=== Directions for this task ===
Could you restate word for word the lines running from the one with "NY - New York" to the end of the data, both ends included, but without pictures?

=== Records ===
>>

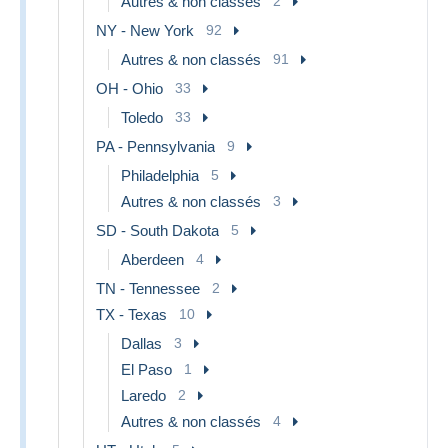
Autres & non classés
2
NY - New York
92
Autres & non classés
91
OH - Ohio
33
Toledo
33
PA - Pennsylvania
9
Philadelphia
5
Autres & non classés
3
SD - South Dakota
5
Aberdeen
4
TN - Tennessee
2
TX - Texas
10
Dallas
3
El Paso
1
Laredo
2
Autres & non classés
4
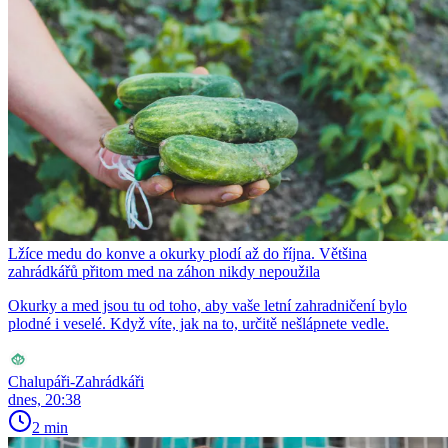
Lžíce medu do konve a okurky plodí až do října. Většina
zahrádkářů přitom med na záhon nikdy nepoužila
Okurky a med jsou tu od toho, aby vaše letní zahradničení bylo
plodné i veselé. Když víte, jak na to, určitě nešlápnete vedle.
Chalupáři-Zahrádkáři
dnes, 20:38
2 min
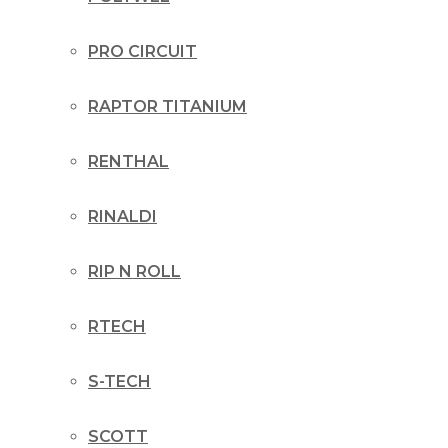
PRO CIRCUIT
RAPTOR TITANIUM
RENTHAL
RINALDI
RIP N ROLL
RTECH
S-TECH
SCOTT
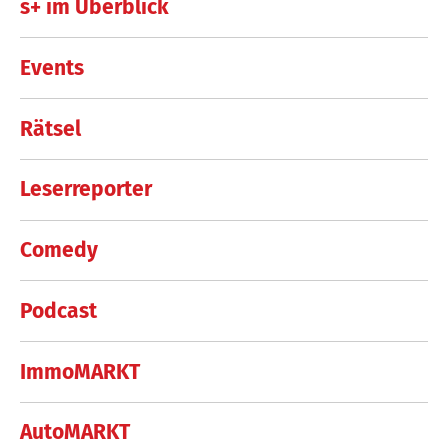
s+ im Überblick
Events
Rätsel
Leserreporter
Comedy
Podcast
ImmoMARKT
AutoMARKT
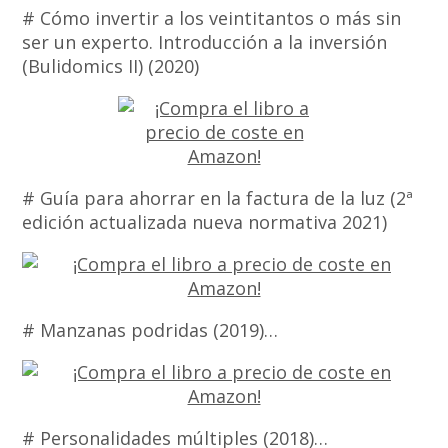
# Cómo invertir a los veintitantos o más sin
ser un experto. Introducción a la inversión
(Bulidomics II) (2020)
# Guía para ahorrar en la factura de la luz (2ª
edición actualizada nueva normativa 2021)
# Manzanas podridas (2019)…
# Personalidades múltiples (2018)…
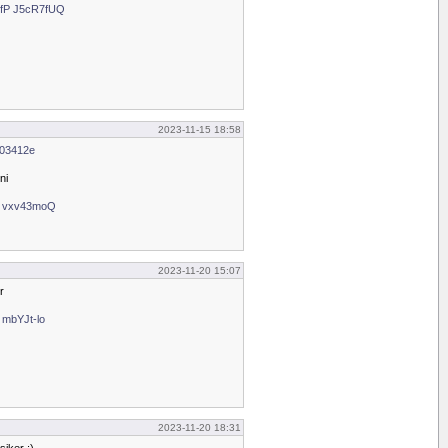
.fP J5cR7fUQ
2023-11-15 18:58
403412e
ni
H vxv43moQ
2023-11-20 15:07
r
 mbYJt-lo
2023-11-20 18:31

<<

=== Response to this exercise ===
NY - New York
92
Autres & non classés
91
OH - Ohio
33
Toledo
33
PA - Pennsylvania
9
Philadelphia
5
Autres & non classés
3
SD - South Dakota
5
Aberdeen
4
TN - Tennessee
2
TX - Texas
10
Dallas
3
El Paso
1
Laredo
2
Autres & non classés
4
Lžíce medu do konve a okurky plodí až do října. Většina
zahrádkářů přitom med na záhon nikdy nepoužila
Okurky a med jsou tu od toho, aby vaše letní zahradničení bylo
plodné i veselé. Když víte, jak na to, určitě nešlápnete vedle.
Chalupáři-Zahrádkáři
dnes, 20:38
2 min
PRO CIRCUIT
RAPTOR TITANIUM
RENTHAL
RINALDI
RIP N ROLL
RTECH
S-TECH
SCOTT
s+ im Überblick
Events
Rätsel
Leserreporter
Comedy
Podcast
ImmoMARKT
AutoMARKT
# Cómo invertir a los veintitantos o más sin
ser un experto. Introducción a la inversión
(Bulidomics II) (2020)
# Guía para ahorrar en la factura de la luz (2ª
edición actualizada nueva normativa 2021)
# Manzanas podridas (2019)…
# Personalidades múltiples (2018)…
.fP J5cR7fUQ
2023-11-15 18:58
403412e
ni
H vxv43moQ
2023-11-20 15:07
r
 mbYJt-lo
2023-11-20 18:31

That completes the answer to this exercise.